La Bohème SynopsisACT I
Paris: a garret in the Latin Quarter
As they vainly try to keep warm, the poet Rodolfo and the painter Marcello are joined by the philosopher Colline in front of the stove. Another friend, the musician Schaunard, has had good luck and arrives with food and firewood, but suggests saving the food and eating out instead, since he has money and it is Christmas Eve.
The landlord Benoit demands the rent. They pay but ply him with drink and steal it back again, and when he admits to being unfaithful to his wife they pretend moral indignation and throw him out. They set off for the Cafe Momus, except for Rodolfo, who has an article to finish and will join them shortly. Mimi knocks at the door, in search of a light for her candle. She faints, and Rodolfo is struck by her beauty and pallor.
He relights her candle, but now she has lost her key. As both candles go out they search for the key by the moonlight. Rodolfo finds it and quietly pockets it. He offers to warm Mimi's cold hand. He tells her that he is a poet and she tells him of her life as a seamstress. As they prepare to join his friends they admit their strong mutual attraction.
The Cafe Momus
Christmas revellers and hawkers mill around the cafe. Rodolfo buys Mimi a bonnet and they join the other bohemians at an outside table.

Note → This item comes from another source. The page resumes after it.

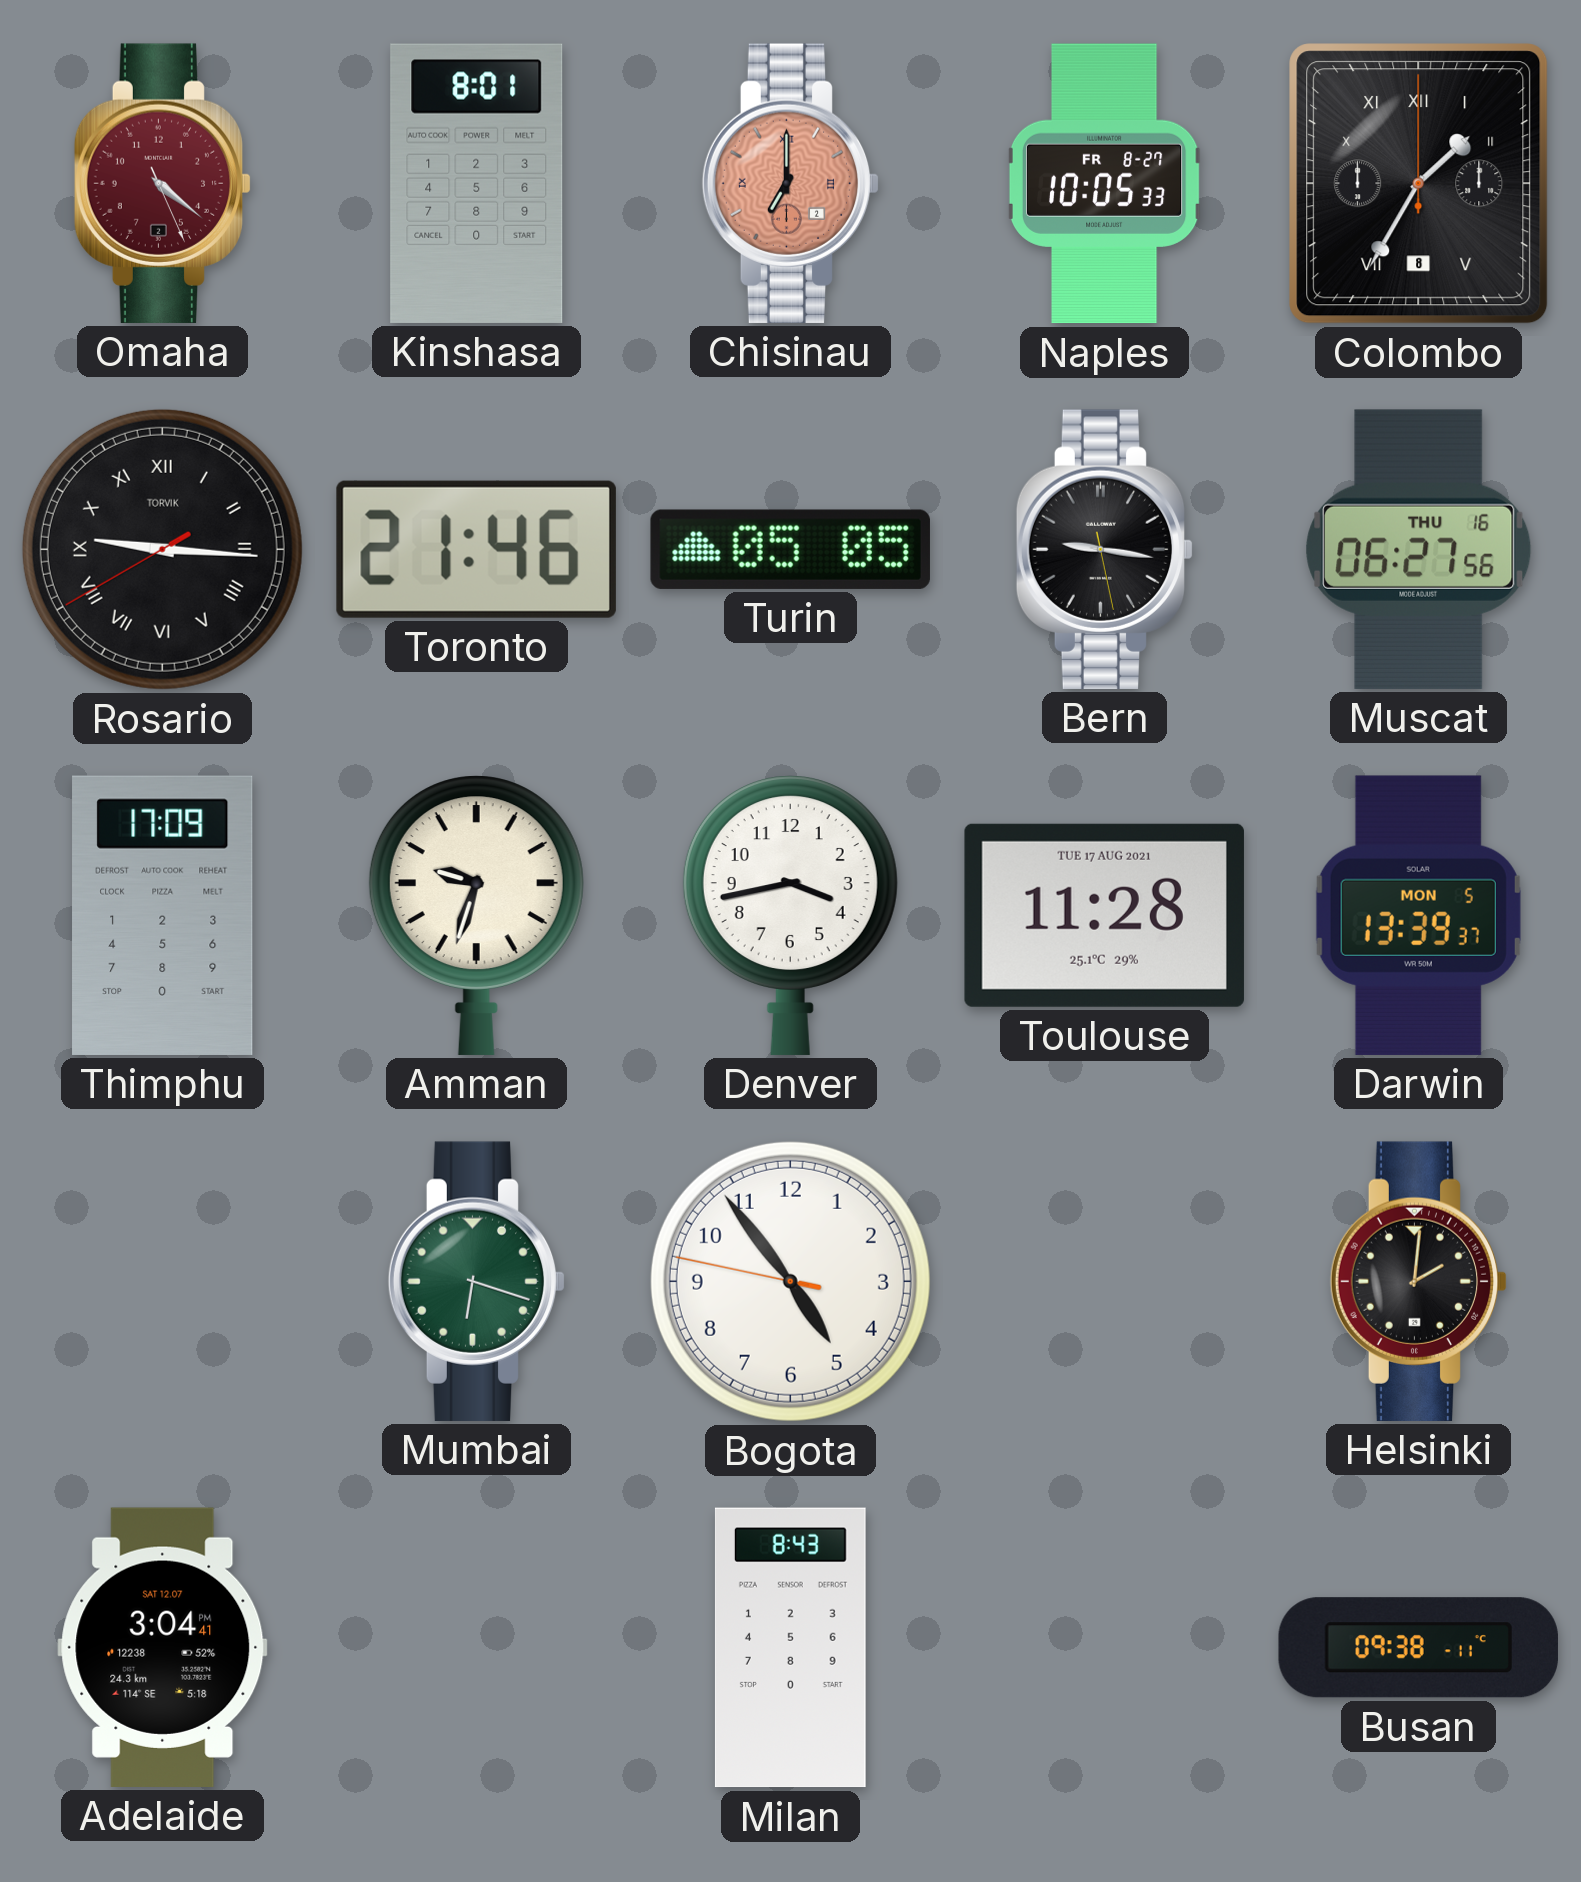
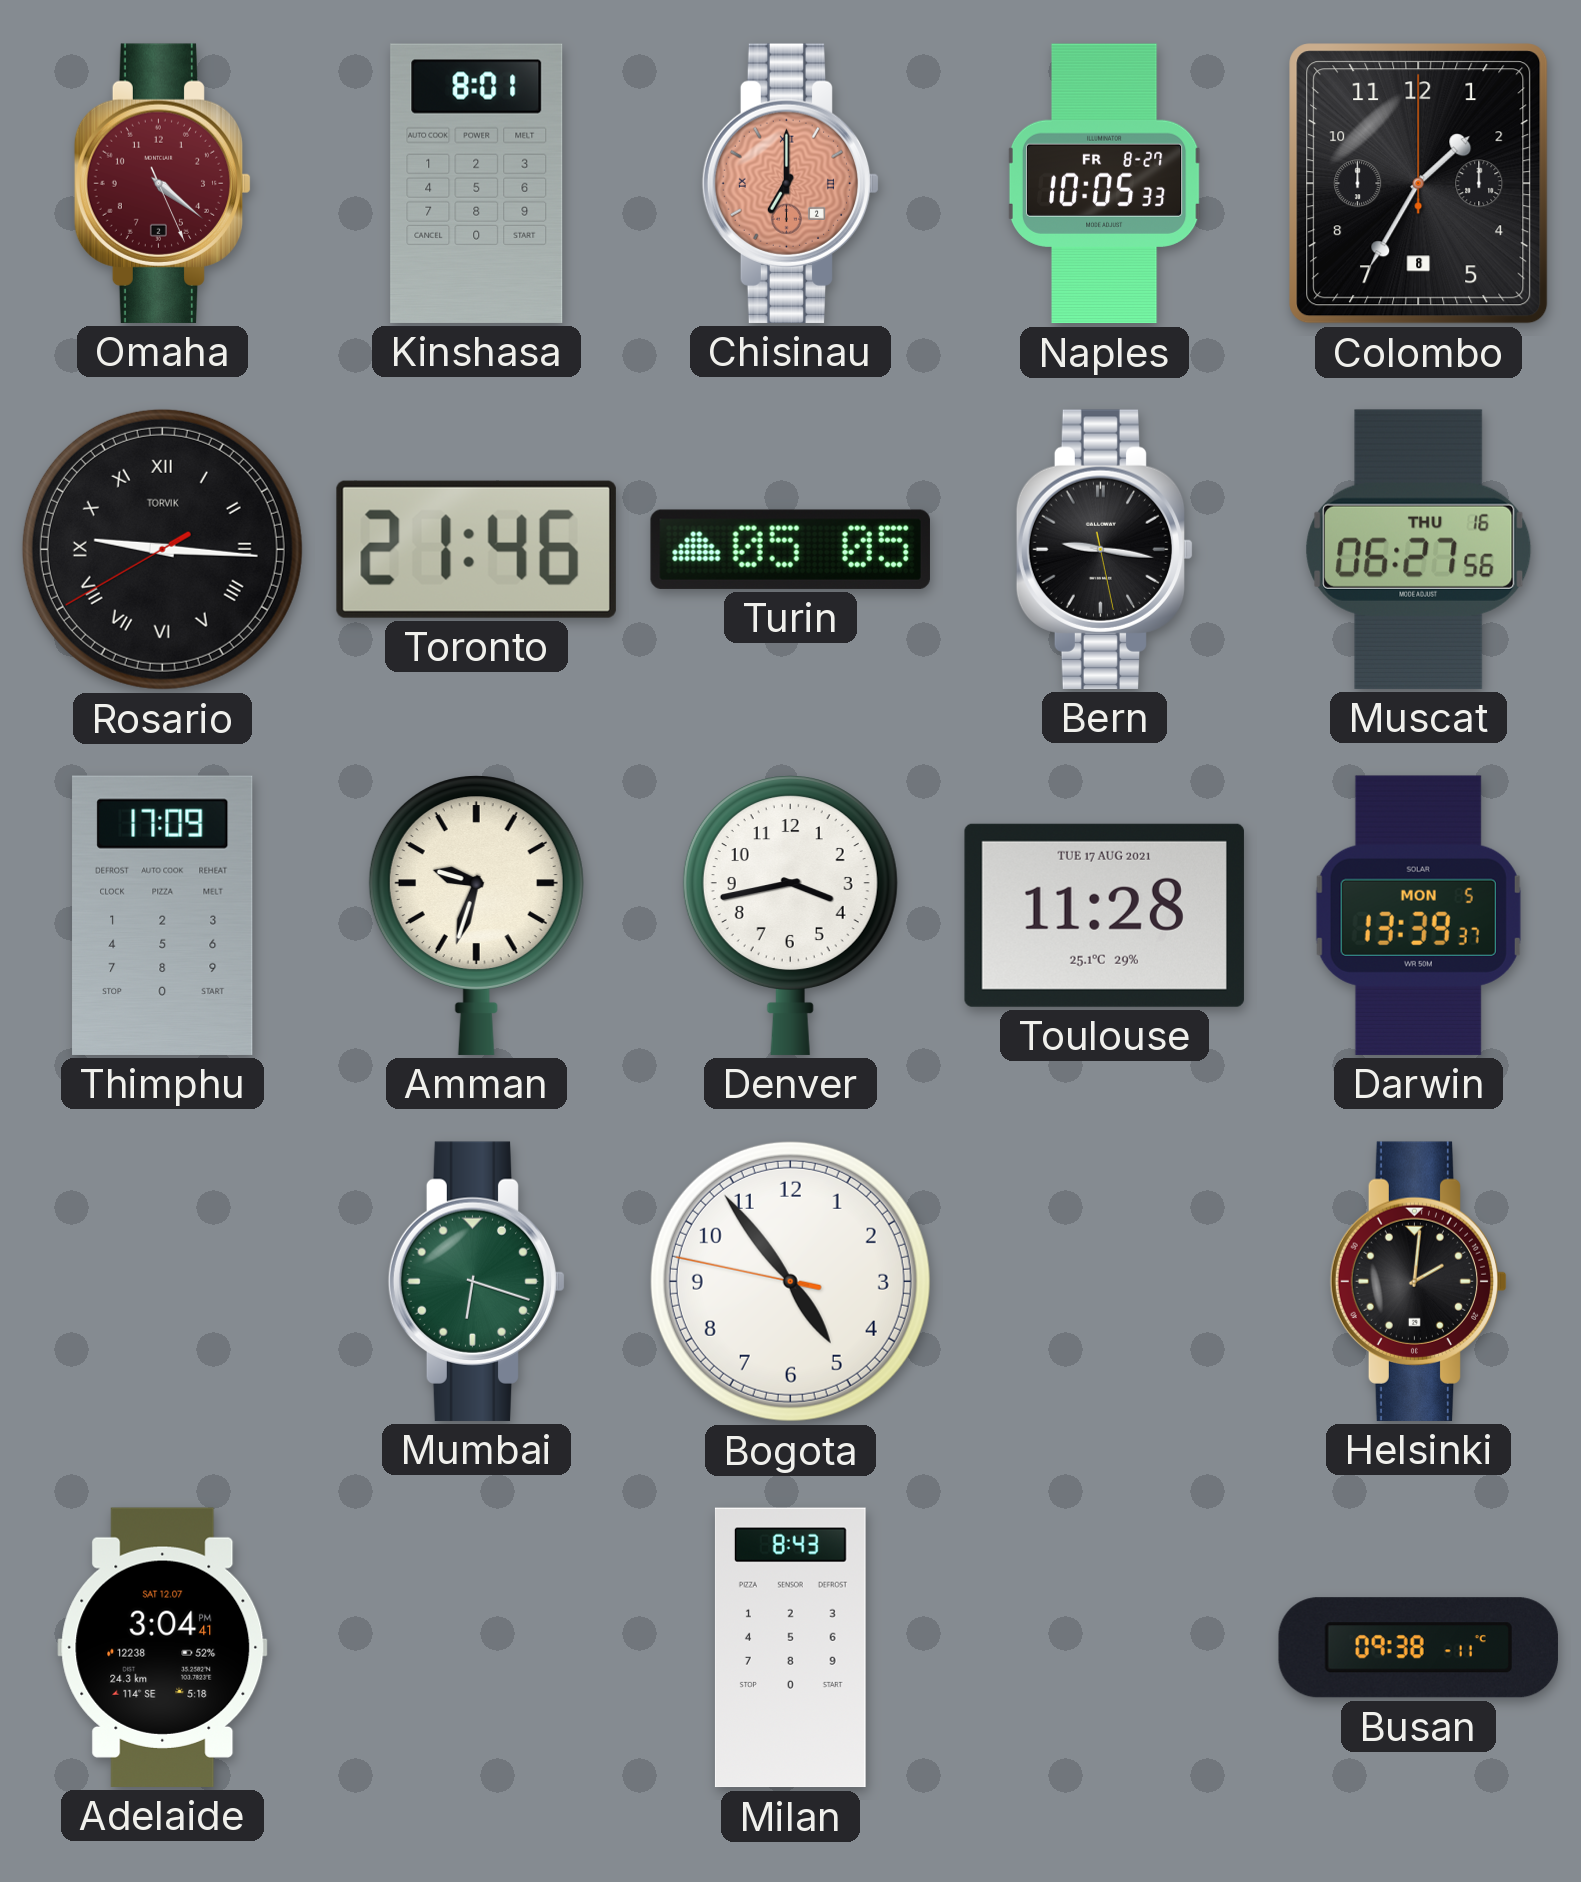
Colombo numerals: Roman -> Arabic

A shrill laugh announces the arrival of Musetta, Marcello's former lover, with an elderly admirer, Alcindoro. Marcello tries to ignore her, but she is determined to attract his attention, and her exhuberant behavior soon does the trick. She gets rid of the embarrassed Alcindoro by sending him to have her shoe fixed, and falls into Marcello's arms. She tells the waiter to add the Bohemian's bill to Alcindoro's and leaves with them.
One of the city gates, with a customs posts and an inn nearby, the following February
Mimi arrives at the inn where Marcello and Musetta are living. Learning from Marcello that Rodolfo is there, she refuses to come inside out of the snow, explaining that Rodolfo's jealousy is spoiling their relationship. She agrees with him that it would be better for them to part.

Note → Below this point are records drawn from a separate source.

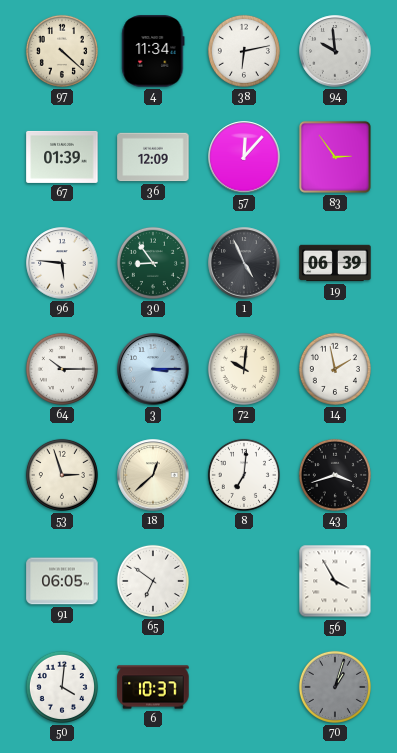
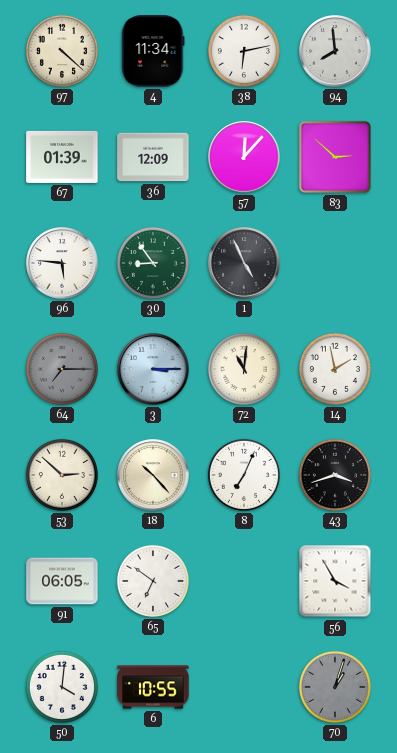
94: 9:59 -> 7:59
83: 2:54 -> 2:52
19: 06:39 -> none
64: 10:15 -> 7:15
64 dial: white -> grey
72: 10:01 -> 11:01
53: 2:57 -> 2:52
18: 12:38 -> 10:23
8: 7:01 -> 7:04
6: 10:37 -> 10:55
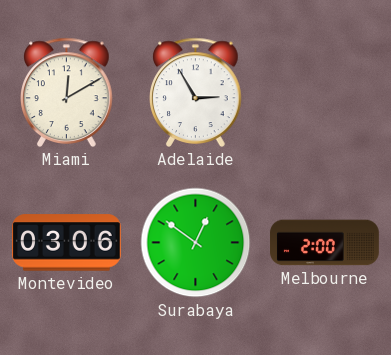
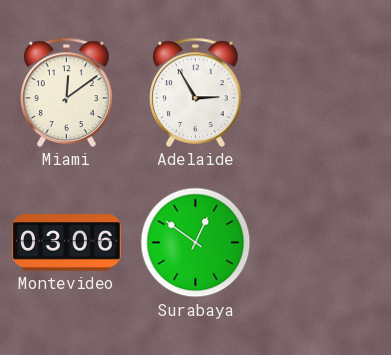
Miami: 12:10 -> 12:09
Melbourne: 2:00 -> none
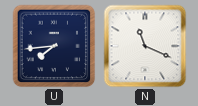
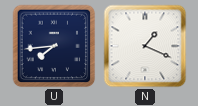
N: 11:19 -> 1:19
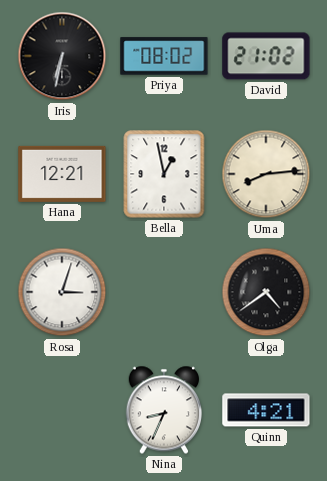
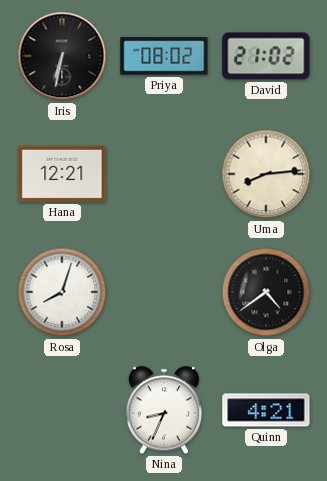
Bella: 12:58 -> none
Rosa: 3:03 -> 8:03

She hides as Rodolfo comes outside, and listens as he confesses that she is dying and he cannot bear to watch helplessly. She is unable to suppress a cry and Rodolfo runs to her as Marcello, hearing Musetta's laugh, runs inside to see who she's flirting with. Mimi bids Rodolfo farewell, but then they decide to stay together for a while and part in the spring. Meanwhile Marcello and Musetta are fighting and she leaves after an exchange of insults.
The garret, some months later
Mimi and Rodolfo have separated. Rodolfo is attempting to write and Marcello to paint, but they are distracted by thoughts of their absent lovers. Schaunard and Colline arrive with meagre provisions and all sit down cheerfully to their spartan feast, enlivening the occasion with horseplay.
Musetta appears, explaining that Mimi is with her, but too ill to climb the stairs. She had found her wandering in the streets, wanting to return and die with Rodolfo. Mimi is carried in and made comfortable. She and Rodolfo are absorbed in one another, but the others are concerned by the lack of medicines and comforts. Musetta gives her earnings to pay for medicines and goes with Marcello to buy a muff for Mimi, to warm her hands. Colline prepares to pawn a much-loved old coat.
Left alone, Mimi and Rodolfo relive their meeting and past happiness. The others return with medicines and a muff. Mimi is delighted with the muff, but dies quietly shortly afterwards.